Work task ->
Each line of the records containing "SymbolicBayesNet" is to be copied out and returned.

Task input ->
###

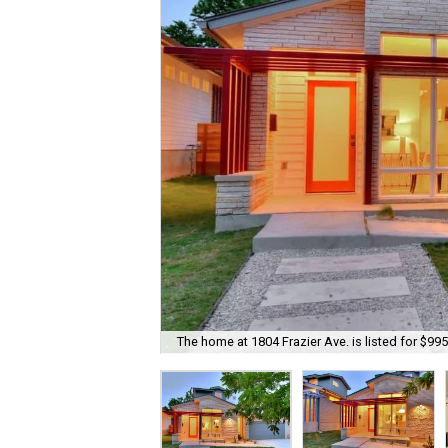
The home at 1804 Frazier Ave. is listed for $995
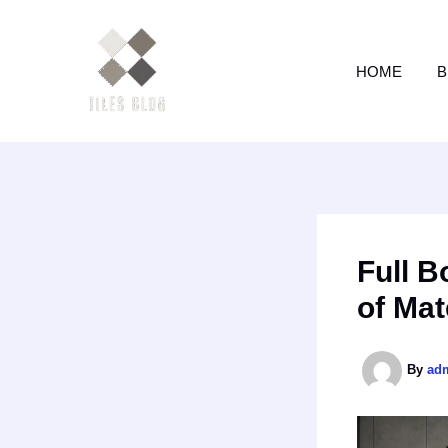
Skip
to
content
HOME
B
Full B
of Mat
By
ad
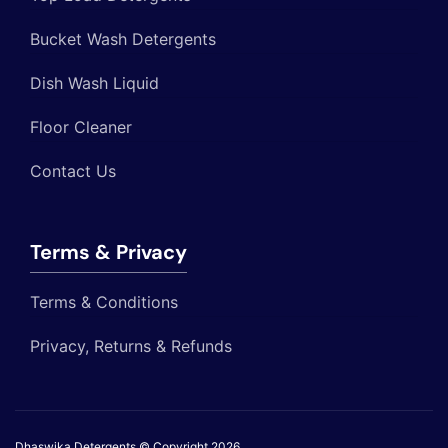
Bucket Wash Detergents
Dish Wash Liquid
Floor Cleaner
Contact Us
Terms & Privacy
Terms & Conditions
Privacy, Returns & Refunds
Dhaswika Detergents © Copyright 2026
.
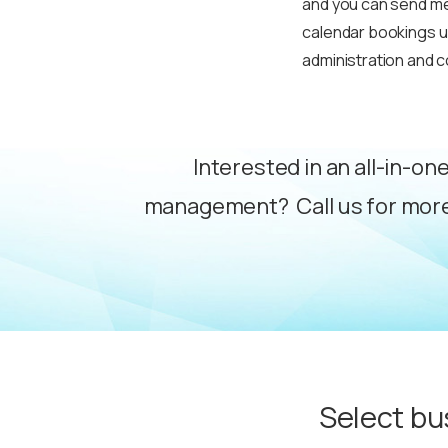
and you can send mee
calendar bookings up
administration and 
Interested in an all-in-on
management? Call us for more
Select bu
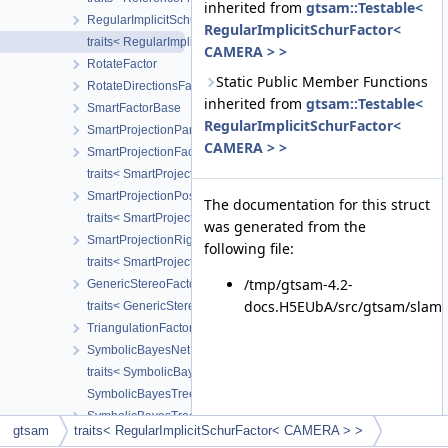
inherited from
gtsam::Testable<
RegularImplicitSchurFactor
RegularImplicitSchurFactor<
traits< RegularImplicitSchurFactor< CAMERA > >
CAMERA > >
RotateFactor
Static Public Member Functions
RotateDirectionsFactor
inherited from
gtsam::Testable<
SmartFactorBase
RegularImplicitSchurFactor<
SmartProjectionParams
CAMERA > >
SmartProjectionFactor
traits< SmartProjectionFactor< CAMERA > >
SmartProjectionPoseFactor
The documentation for this struct
traits< SmartProjectionPoseFactor< CALIBRATION > >
was generated from the
SmartProjectionRigFactor
following file:
traits< SmartProjectionRigFactor< CAMERA > >
/tmp/gtsam-4.2-
GenericStereoFactor
docs.H5EUbA/src/gtsam/slam/
traits< GenericStereoFactor< T1, T2 > >
TriangulationFactor
SymbolicBayesNet
traits< SymbolicBayesNet >
SymbolicBayesTreeClique
SymbolicBayesTree
gtsam
traits< RegularImplicitSchurFactor< CAMERA > >
traits< SymbolicBayesTreeClique >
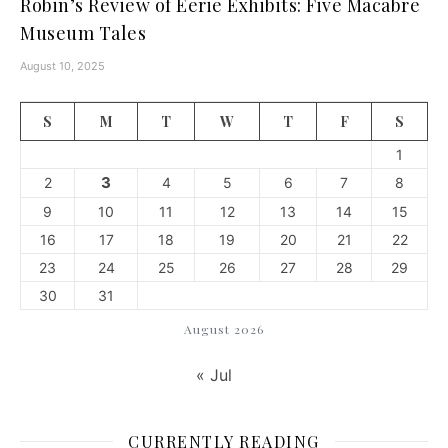
Robin’s Review of Eerie Exhibits: Five Macabre
Museum Tales
August 10, 2025
S
M
T
W
T
F
S
1
3
2
4
5
6
7
8
9
10
11
12
13
14
15
16
17
18
19
20
21
22
23
24
25
26
27
28
29
30
31
August 2026
« Jul
CURRENTLY READING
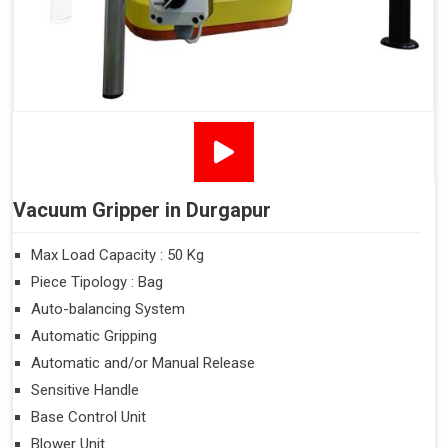
Vacuum Gripper in Durgapur
Max Load Capacity : 50 Kg
Piece Tipology : Bag
Auto-balancing System
Automatic Gripping
Automatic and/or Manual Release
Sensitive Handle
Base Control Unit
Blower Unit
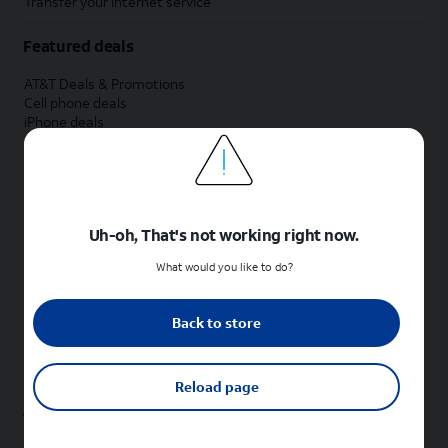
Transfer your internet service
Featured deals
AT&T Deals & Promotions
Cell phone deals
iPhone deals
Samsung deals
Phone and internet bundle deals
Credit card discount
Free phone deals for new customers
No trade-in deals
Uh-oh, That's not working right now.
Shop cell phones by brand
What would you like to do?
New Apple iPhones
New Samsung Galaxy phones
Back to store
New Google Pixel phones
New Motorola Moto phones
New Sonim phones
Reload page
Tablets & Watches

###

Task solution ->
SymbolicBayesNet
traits< SymbolicBayesNet >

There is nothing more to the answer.